Check the Ubuntu Security Notice severity rating and the description of what the vulnerability allows. Updates that patch privilege escalations, container escapes, or remote code execution vulnerabilities should be treated as urgent. Updates that patch information disclosure or denial-of-service vulnerabilities are important but may be less time-critical. Monitor the Ubuntu security mailing list or subscribe to USN RSS feeds to receive notifications when kernel updates are released.
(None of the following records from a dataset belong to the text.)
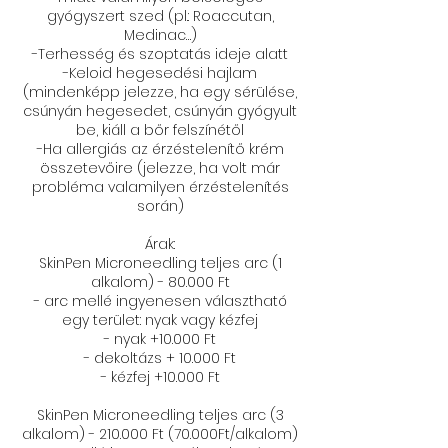
gyógyszert szed (pl.: Roaccutan,
Medinac…)
-Terhesség és szoptatás ideje alatt
-Keloid hegesedési hajlam
(mindenképp jelezze, ha egy sérülése,
csúnyán hegesedet, csúnyán gyógyult
be, kiáll a bőr felszínétől
-Ha allergiás az érzéstelenítő krém
összetevőire (jelezze, ha volt már
probléma valamilyen érzéstelenítés
során)
Árak:
SkinPen Microneedling teljes arc (1
alkalom) - 80.000 Ft
- arc mellé ingyenesen választható
egy terület: nyak vagy kézfej​
- nyak +10.000 Ft
- dekoltázs + 10.000 Ft
- kézfej +10.000 Ft
SkinPen Microneedling teljes arc (3
alkalom) - 210.000 Ft (70.000Ft/alkalom)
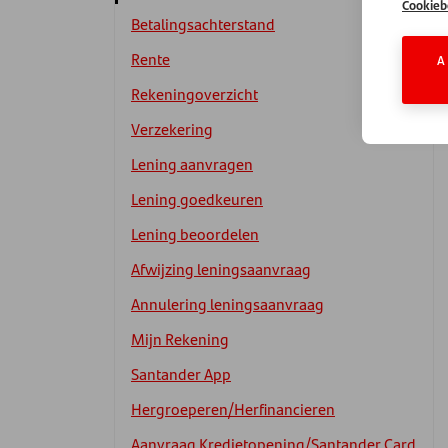
Cookieb
Betalingsachterstand
Rente
A
Rekeningoverzicht
Verzekering
Lening aanvragen
Lening goedkeuren
Lening beoordelen
Afwijzing leningsaanvraag
Annulering leningsaanvraag
Mijn Rekening
Santander App
Hergroeperen/Herfinancieren
Aanvraag Kredietopening/Santander Card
Can I automate Ubuntu kernel updates?
Unattended-upgrades can automatically apply security updates, including kernel security patches, but kernel updates requiring a reboot are not automatically executed in a way that would reboot your server without human intervention. Automating the notification and staging process is safer. Configure monitoring to alert when kernel updates are available, test them in a staging environment, then schedule the reboot during a maintenance window. Completely automating kernel updates and server reboots in production carries risk and should be done only with thorough testing and rollback procedures in place.